Deliciously Easy Jerk Chicken

For a deliciously simple version of Caribbean style roast chicken, try this Easy Jamaican Jerk Chicken Recipe. This tasty, tender jerk chicken will quickly become a supper staple. It's ideal for dinner preparation.

Lets break it down from the beginning: The term jerk refers to a popular Jamaican cooking method. All types of foods, including vegetables, are customarily marinated in an allspice and Scotch bonnet pepper paste or rub. The meat is then slowly smoked on long pimento wood sticks.

But, to keep things simple, and still keep all that smokey, spicy flavor, I'm going to show you how easy it is to make amazing jerk chicken right in your kitchen.


  • Chicken Legs/Breast
  • 1/3 cup olive oil
  • 2 TB light brown sugar, packed
  • 1 heaping TB dried thyme
  • 2 tsp ground allspice
  • 2 tsp smoked paprika
  • 1/4  1/2 tsp cinnamon
  • 1 tsp ground ginger
  • 1 tsp ground cloves
  • 1 tsp cayenne pepper
  • 1 tsp garlic powder
  • 1 tsp onion powder
  • 2 1/4 tsp kosher salt
  • 1/4 tsp freshly ground black pepper

1.) Preheat the oven to 425 degrees Fahrenheit and place the rack in the lower middle position. Remove excess moisture from chicken with paper towels. Poke holes in the chicken with a fork on all sides.
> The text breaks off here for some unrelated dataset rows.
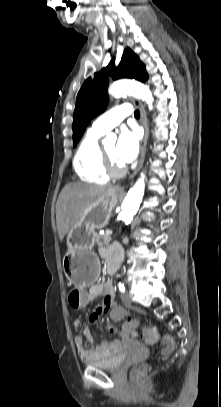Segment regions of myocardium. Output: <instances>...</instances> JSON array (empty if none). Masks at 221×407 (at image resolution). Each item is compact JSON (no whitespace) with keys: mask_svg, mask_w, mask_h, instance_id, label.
<instances>
[{"mask_svg":"<svg viewBox=\"0 0 221 407\" xmlns=\"http://www.w3.org/2000/svg\"><path fill=\"white\" fill-rule=\"evenodd\" d=\"M102 159H103L104 169H105L106 173L108 174V176L118 177V176H121V175H123L125 173V168L120 166V165H116L108 157L105 150H102Z\"/></svg>","mask_w":221,"mask_h":407,"instance_id":"obj_1","label":"myocardium"}]
</instances>
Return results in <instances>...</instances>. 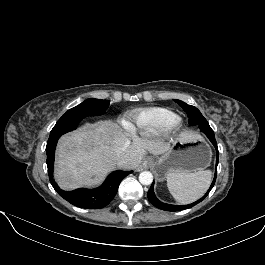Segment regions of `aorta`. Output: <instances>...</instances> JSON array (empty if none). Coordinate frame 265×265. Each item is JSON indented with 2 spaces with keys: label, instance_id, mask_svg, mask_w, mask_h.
I'll return each mask as SVG.
<instances>
[{
  "label": "aorta",
  "instance_id": "762f6f07",
  "mask_svg": "<svg viewBox=\"0 0 265 265\" xmlns=\"http://www.w3.org/2000/svg\"><path fill=\"white\" fill-rule=\"evenodd\" d=\"M139 181L143 185H150L153 182V175L149 171H143L139 175Z\"/></svg>",
  "mask_w": 265,
  "mask_h": 265
}]
</instances>
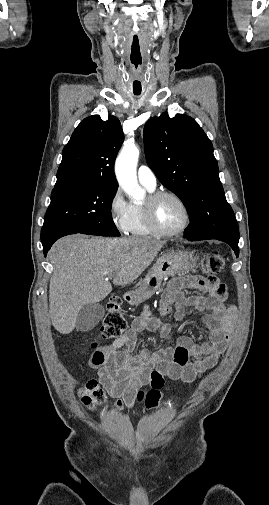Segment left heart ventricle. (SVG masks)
<instances>
[{"mask_svg":"<svg viewBox=\"0 0 269 505\" xmlns=\"http://www.w3.org/2000/svg\"><path fill=\"white\" fill-rule=\"evenodd\" d=\"M182 206L171 197L161 198L155 206V219L164 230L179 229L185 222Z\"/></svg>","mask_w":269,"mask_h":505,"instance_id":"1","label":"left heart ventricle"}]
</instances>
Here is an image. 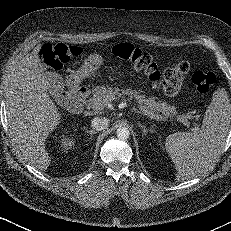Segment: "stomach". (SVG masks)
Segmentation results:
<instances>
[{
	"label": "stomach",
	"instance_id": "obj_1",
	"mask_svg": "<svg viewBox=\"0 0 231 231\" xmlns=\"http://www.w3.org/2000/svg\"><path fill=\"white\" fill-rule=\"evenodd\" d=\"M102 65V58L98 54L90 55L81 68L77 71L76 76L67 79L68 84L75 85L85 77H95Z\"/></svg>",
	"mask_w": 231,
	"mask_h": 231
}]
</instances>
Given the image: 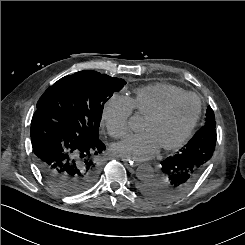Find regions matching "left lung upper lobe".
I'll use <instances>...</instances> for the list:
<instances>
[{"instance_id": "obj_1", "label": "left lung upper lobe", "mask_w": 245, "mask_h": 245, "mask_svg": "<svg viewBox=\"0 0 245 245\" xmlns=\"http://www.w3.org/2000/svg\"><path fill=\"white\" fill-rule=\"evenodd\" d=\"M204 126L216 127L214 112L210 106H208L206 111V121Z\"/></svg>"}]
</instances>
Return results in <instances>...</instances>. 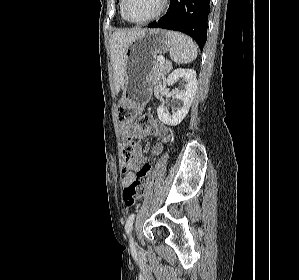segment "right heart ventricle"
I'll return each instance as SVG.
<instances>
[{
    "instance_id": "obj_1",
    "label": "right heart ventricle",
    "mask_w": 299,
    "mask_h": 280,
    "mask_svg": "<svg viewBox=\"0 0 299 280\" xmlns=\"http://www.w3.org/2000/svg\"><path fill=\"white\" fill-rule=\"evenodd\" d=\"M120 9H121V10H120L121 17L124 18V17H123V14H122V2H121V5H120Z\"/></svg>"
}]
</instances>
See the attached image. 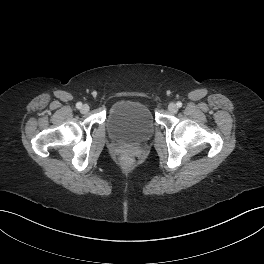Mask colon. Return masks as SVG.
<instances>
[{
    "label": "colon",
    "instance_id": "1",
    "mask_svg": "<svg viewBox=\"0 0 264 264\" xmlns=\"http://www.w3.org/2000/svg\"><path fill=\"white\" fill-rule=\"evenodd\" d=\"M124 161H125L126 163H128V162H129V160H128L127 158H125V159H124Z\"/></svg>",
    "mask_w": 264,
    "mask_h": 264
}]
</instances>
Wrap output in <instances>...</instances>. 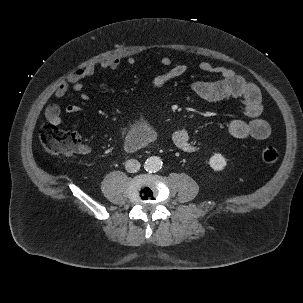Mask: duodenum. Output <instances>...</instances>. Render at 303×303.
I'll return each mask as SVG.
<instances>
[{
    "label": "duodenum",
    "mask_w": 303,
    "mask_h": 303,
    "mask_svg": "<svg viewBox=\"0 0 303 303\" xmlns=\"http://www.w3.org/2000/svg\"><path fill=\"white\" fill-rule=\"evenodd\" d=\"M154 138V133L150 129H137L130 132L126 138V147L129 150H136L147 144Z\"/></svg>",
    "instance_id": "duodenum-1"
}]
</instances>
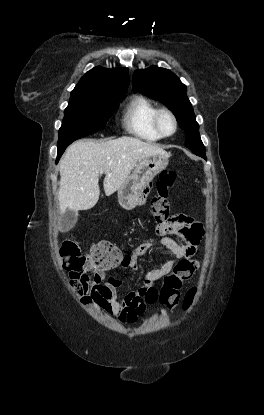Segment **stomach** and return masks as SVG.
<instances>
[{
  "label": "stomach",
  "mask_w": 264,
  "mask_h": 415,
  "mask_svg": "<svg viewBox=\"0 0 264 415\" xmlns=\"http://www.w3.org/2000/svg\"><path fill=\"white\" fill-rule=\"evenodd\" d=\"M169 163L168 155H153L138 161L132 174L118 189V201L125 210H133L143 202L144 188Z\"/></svg>",
  "instance_id": "stomach-1"
}]
</instances>
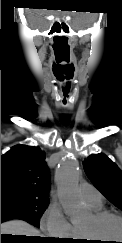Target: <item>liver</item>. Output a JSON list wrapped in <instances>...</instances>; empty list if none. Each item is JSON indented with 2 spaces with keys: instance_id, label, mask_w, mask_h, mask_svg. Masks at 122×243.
I'll return each instance as SVG.
<instances>
[{
  "instance_id": "obj_1",
  "label": "liver",
  "mask_w": 122,
  "mask_h": 243,
  "mask_svg": "<svg viewBox=\"0 0 122 243\" xmlns=\"http://www.w3.org/2000/svg\"><path fill=\"white\" fill-rule=\"evenodd\" d=\"M1 234L42 237L41 233L36 228L22 220H11L2 223Z\"/></svg>"
}]
</instances>
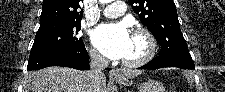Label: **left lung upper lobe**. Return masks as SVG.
<instances>
[{
	"mask_svg": "<svg viewBox=\"0 0 225 92\" xmlns=\"http://www.w3.org/2000/svg\"><path fill=\"white\" fill-rule=\"evenodd\" d=\"M161 46L159 57L190 56L173 0H129Z\"/></svg>",
	"mask_w": 225,
	"mask_h": 92,
	"instance_id": "5c2ea615",
	"label": "left lung upper lobe"
}]
</instances>
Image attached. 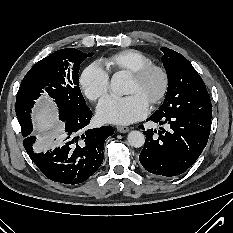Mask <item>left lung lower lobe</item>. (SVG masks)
<instances>
[{"label":"left lung lower lobe","instance_id":"left-lung-lower-lobe-1","mask_svg":"<svg viewBox=\"0 0 233 233\" xmlns=\"http://www.w3.org/2000/svg\"><path fill=\"white\" fill-rule=\"evenodd\" d=\"M147 121L170 125L169 130L160 127L158 133L153 129L145 131V145L139 155L148 172L165 177L182 174L195 163L211 129V120L186 112L153 113ZM139 128L145 130L142 125Z\"/></svg>","mask_w":233,"mask_h":233}]
</instances>
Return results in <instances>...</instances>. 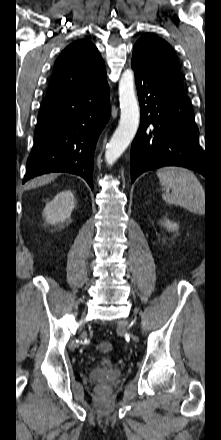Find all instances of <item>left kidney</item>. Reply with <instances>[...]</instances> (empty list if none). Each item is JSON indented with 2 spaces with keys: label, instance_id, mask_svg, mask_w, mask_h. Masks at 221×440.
<instances>
[{
  "label": "left kidney",
  "instance_id": "obj_1",
  "mask_svg": "<svg viewBox=\"0 0 221 440\" xmlns=\"http://www.w3.org/2000/svg\"><path fill=\"white\" fill-rule=\"evenodd\" d=\"M163 224L168 231H175L179 228L177 223L171 222L169 219H165Z\"/></svg>",
  "mask_w": 221,
  "mask_h": 440
}]
</instances>
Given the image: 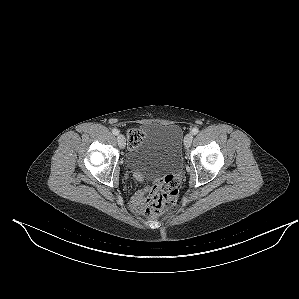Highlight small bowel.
<instances>
[{
	"label": "small bowel",
	"mask_w": 299,
	"mask_h": 299,
	"mask_svg": "<svg viewBox=\"0 0 299 299\" xmlns=\"http://www.w3.org/2000/svg\"><path fill=\"white\" fill-rule=\"evenodd\" d=\"M152 189H143L138 191L132 199V206L136 210H143L149 203Z\"/></svg>",
	"instance_id": "c3829d8e"
}]
</instances>
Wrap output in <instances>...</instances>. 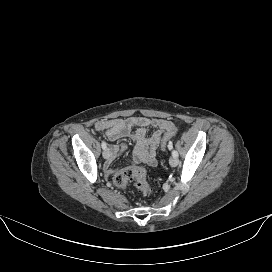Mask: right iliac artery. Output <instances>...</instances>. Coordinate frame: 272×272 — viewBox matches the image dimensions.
Wrapping results in <instances>:
<instances>
[{
    "label": "right iliac artery",
    "instance_id": "1",
    "mask_svg": "<svg viewBox=\"0 0 272 272\" xmlns=\"http://www.w3.org/2000/svg\"><path fill=\"white\" fill-rule=\"evenodd\" d=\"M101 146H102V148H103V149H106V147H107V144H106V142H105V141H102V144H101Z\"/></svg>",
    "mask_w": 272,
    "mask_h": 272
}]
</instances>
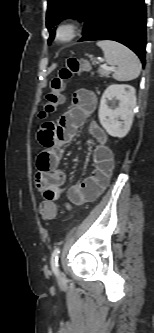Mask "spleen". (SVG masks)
<instances>
[{"instance_id":"1","label":"spleen","mask_w":154,"mask_h":333,"mask_svg":"<svg viewBox=\"0 0 154 333\" xmlns=\"http://www.w3.org/2000/svg\"><path fill=\"white\" fill-rule=\"evenodd\" d=\"M109 65L116 66L113 78L117 81L136 79L141 72L139 58L130 49L115 41L102 40L97 42Z\"/></svg>"}]
</instances>
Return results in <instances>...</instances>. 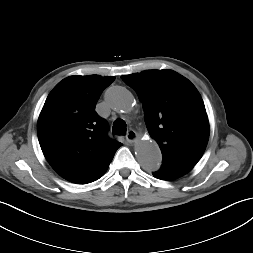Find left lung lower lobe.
<instances>
[{
  "mask_svg": "<svg viewBox=\"0 0 253 253\" xmlns=\"http://www.w3.org/2000/svg\"><path fill=\"white\" fill-rule=\"evenodd\" d=\"M192 168L189 165L163 163L160 170L154 172L153 176L161 180H173L185 175Z\"/></svg>",
  "mask_w": 253,
  "mask_h": 253,
  "instance_id": "left-lung-lower-lobe-1",
  "label": "left lung lower lobe"
}]
</instances>
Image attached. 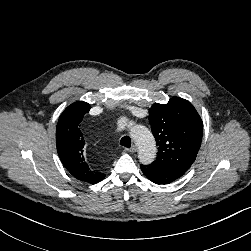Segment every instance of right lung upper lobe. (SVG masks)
<instances>
[{
  "label": "right lung upper lobe",
  "mask_w": 251,
  "mask_h": 251,
  "mask_svg": "<svg viewBox=\"0 0 251 251\" xmlns=\"http://www.w3.org/2000/svg\"><path fill=\"white\" fill-rule=\"evenodd\" d=\"M89 110L90 105L83 101L75 102L64 110L56 128V145L65 168L78 180L95 184L105 175L93 171L85 159V141L80 123Z\"/></svg>",
  "instance_id": "right-lung-upper-lobe-1"
}]
</instances>
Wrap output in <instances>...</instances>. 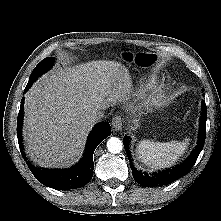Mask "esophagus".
Masks as SVG:
<instances>
[{
	"instance_id": "34e87169",
	"label": "esophagus",
	"mask_w": 221,
	"mask_h": 221,
	"mask_svg": "<svg viewBox=\"0 0 221 221\" xmlns=\"http://www.w3.org/2000/svg\"><path fill=\"white\" fill-rule=\"evenodd\" d=\"M122 126H123L122 118L120 116L113 117L112 127L114 128V130L120 131L122 129Z\"/></svg>"
}]
</instances>
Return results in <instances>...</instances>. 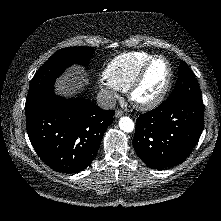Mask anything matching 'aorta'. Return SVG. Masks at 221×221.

Remove from the equation.

2.) To make a spice rub/paste, add all remaining ingredients in a mixing basin. Evenly rub the mixture below and on top of the skin of the chicken.

3.) Place the chicken on a large rimmed/foil-lined baking sheet, leaving space between each piece of chicken. Preheat oven to 400°F and bake for 40 minutes, or until golden brown. Serve right away.